━━━ TASK INPUTS ━━━
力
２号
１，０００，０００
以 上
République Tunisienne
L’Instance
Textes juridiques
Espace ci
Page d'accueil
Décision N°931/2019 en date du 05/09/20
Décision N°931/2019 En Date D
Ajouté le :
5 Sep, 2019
━━━
━━━ TASK INPUTS ━━━
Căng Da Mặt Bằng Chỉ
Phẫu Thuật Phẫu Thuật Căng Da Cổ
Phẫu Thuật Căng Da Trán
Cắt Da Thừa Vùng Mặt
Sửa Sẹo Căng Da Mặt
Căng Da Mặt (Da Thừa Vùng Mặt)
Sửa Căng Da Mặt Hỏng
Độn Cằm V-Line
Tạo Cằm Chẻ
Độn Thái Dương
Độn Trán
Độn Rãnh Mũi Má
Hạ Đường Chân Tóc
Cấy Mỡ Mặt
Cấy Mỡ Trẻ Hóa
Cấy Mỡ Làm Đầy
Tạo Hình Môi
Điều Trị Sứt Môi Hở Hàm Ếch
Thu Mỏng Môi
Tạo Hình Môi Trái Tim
━━━
§ **ASSIGNMENT**
Lines with "Thuật" in the listing above: count them and give the total, nothing else.

§ **RESPONSE FOR THIS EXERCISE**
2